Revue de Presse N°28 - 2019
DANS LA PRESSE…
La transplantation rénale ABO incompatible
L’implication des groupes sanguins en dehors de la transfusion sanguine et de l’obstétrique est connue depuis très longtemps notamment en transplantation rénale. Une méta-analyse montre que la survie du patient et du transplant est moins bonne à court et moyen terme lors de la transplantation rénale ABO incompatible (Scurt et al. Clinical outcomes after ABO-incompatible renal transplantation: a systematic review and meta-analysis. The Lancet 2019;393:2059-2072 et Comment: Currie and Henderson The Lancet 2019;393:2014-2016).
Les auteurs ont inclus 40 études publiées entre le 27 janvier 1998 et le 1er septembre 2017. Ces études totalisaient 65 063 receveurs et comprenaient des receveurs pédiatriques. Un total de 7098 patients avait été traité avec un transplant rénal ABO incompatible.
Les auteurs se sont intéressés à la survie du receveur et du transplant à 1, 3, 5 et 8 ans et plus mais également aux complications infectieuses et non infectieuses et au rejet du transplant. La comparaison a été effectuée entre receveurs ayant bénéficié d’une transplantation rénale ABO compatible et ABO incompatible.
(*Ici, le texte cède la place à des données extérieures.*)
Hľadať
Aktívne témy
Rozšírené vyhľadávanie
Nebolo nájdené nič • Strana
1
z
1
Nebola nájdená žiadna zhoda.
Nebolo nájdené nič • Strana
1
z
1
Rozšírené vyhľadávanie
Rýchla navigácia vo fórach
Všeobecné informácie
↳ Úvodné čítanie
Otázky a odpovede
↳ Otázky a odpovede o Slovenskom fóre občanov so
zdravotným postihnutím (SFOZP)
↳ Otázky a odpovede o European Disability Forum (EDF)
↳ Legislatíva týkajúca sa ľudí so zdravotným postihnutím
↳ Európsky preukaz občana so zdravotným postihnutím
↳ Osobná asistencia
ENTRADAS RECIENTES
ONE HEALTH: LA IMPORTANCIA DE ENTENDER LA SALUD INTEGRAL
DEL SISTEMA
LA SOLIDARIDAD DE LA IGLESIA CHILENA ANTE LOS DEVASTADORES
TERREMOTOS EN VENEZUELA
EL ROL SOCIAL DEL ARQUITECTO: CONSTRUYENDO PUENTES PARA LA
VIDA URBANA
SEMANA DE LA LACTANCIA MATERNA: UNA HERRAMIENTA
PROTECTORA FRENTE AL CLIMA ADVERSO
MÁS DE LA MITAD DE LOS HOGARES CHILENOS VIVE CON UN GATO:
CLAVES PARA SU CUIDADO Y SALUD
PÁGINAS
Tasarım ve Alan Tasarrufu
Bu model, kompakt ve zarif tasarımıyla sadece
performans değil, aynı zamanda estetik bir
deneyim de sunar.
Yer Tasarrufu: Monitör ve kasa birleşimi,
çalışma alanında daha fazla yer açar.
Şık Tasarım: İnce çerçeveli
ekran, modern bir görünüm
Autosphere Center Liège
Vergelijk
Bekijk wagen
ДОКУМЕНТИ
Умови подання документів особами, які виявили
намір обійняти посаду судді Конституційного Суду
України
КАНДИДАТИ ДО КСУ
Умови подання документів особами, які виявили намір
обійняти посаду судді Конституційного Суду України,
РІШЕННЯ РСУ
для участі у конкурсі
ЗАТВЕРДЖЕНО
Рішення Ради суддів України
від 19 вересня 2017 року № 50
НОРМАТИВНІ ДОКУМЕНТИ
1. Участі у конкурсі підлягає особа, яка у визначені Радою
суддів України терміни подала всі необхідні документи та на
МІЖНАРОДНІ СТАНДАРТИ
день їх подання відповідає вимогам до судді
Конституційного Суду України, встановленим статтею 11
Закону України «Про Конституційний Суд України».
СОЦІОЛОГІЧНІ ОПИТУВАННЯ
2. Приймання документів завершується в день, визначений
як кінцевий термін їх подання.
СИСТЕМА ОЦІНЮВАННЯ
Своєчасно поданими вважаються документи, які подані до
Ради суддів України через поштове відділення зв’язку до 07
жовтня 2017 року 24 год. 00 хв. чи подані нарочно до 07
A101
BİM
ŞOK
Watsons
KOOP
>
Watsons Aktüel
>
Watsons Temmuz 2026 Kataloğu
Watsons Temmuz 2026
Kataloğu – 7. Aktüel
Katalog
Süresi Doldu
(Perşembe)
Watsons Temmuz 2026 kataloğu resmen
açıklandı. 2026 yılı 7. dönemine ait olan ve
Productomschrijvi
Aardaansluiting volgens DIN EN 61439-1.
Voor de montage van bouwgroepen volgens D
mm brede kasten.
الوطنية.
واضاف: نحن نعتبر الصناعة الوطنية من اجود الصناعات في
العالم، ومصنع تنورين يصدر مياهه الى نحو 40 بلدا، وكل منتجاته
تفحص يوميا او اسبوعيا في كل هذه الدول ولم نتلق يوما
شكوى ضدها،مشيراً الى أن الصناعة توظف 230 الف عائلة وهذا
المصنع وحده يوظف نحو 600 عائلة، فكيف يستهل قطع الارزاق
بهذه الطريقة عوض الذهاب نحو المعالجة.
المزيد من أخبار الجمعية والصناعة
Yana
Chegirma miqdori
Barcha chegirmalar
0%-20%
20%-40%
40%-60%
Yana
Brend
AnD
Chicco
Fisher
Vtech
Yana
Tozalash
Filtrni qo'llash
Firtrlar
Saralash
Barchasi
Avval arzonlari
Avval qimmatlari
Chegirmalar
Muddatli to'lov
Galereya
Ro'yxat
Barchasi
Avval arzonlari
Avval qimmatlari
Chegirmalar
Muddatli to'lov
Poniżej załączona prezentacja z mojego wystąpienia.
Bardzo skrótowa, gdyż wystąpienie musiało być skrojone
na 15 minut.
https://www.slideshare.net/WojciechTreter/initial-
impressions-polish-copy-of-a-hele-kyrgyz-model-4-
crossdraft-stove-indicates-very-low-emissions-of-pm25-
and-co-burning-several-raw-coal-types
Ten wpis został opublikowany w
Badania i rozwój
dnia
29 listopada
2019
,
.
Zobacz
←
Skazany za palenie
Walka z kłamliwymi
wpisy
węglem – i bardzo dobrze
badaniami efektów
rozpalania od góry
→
Sur le plan de la mortalité, celle-ci était augmentée à 1 an, 3 ans et 5 ans chez les receveurs de transplantation rénale ABO incompatible mais plus à 8 ans et au-delà. La survie du transplant était diminuée à 1 et 3 ans avec un transplant ABO incompatible mais pas au-delà. L’augmentation de la mortalité en valeur absolue se situait entre 0,8 et 1,6 sur toute cette période. La proportion de patients avec infection était plus élevée après transplantation ABO incompatible. De même, les patients avec transplantation ABO incompatible avaient plus de révision chirurgicale, de saignement, d’hématome et de lymphocèle.
Le taux de patients avec rejet aigu lié aux anticorps était plus élevé après transplantation ABO incompatible qu’ABO compatible. L’analyse de sous-groupes avec protocoles de désensibilisation comportant du rituximab ou non a été réalisée. La mortalité était plus élevée à 1 et 3 ans chez les transplantés ABO incompatible que chez les ABO compatible sans tenir compte du protocole initial de désensibilisation (avec ou sans rituximab). A 5 ans, la transplantation ABO incompatible n’était plus associée à une surmortalité dans le groupe traité par rituximab.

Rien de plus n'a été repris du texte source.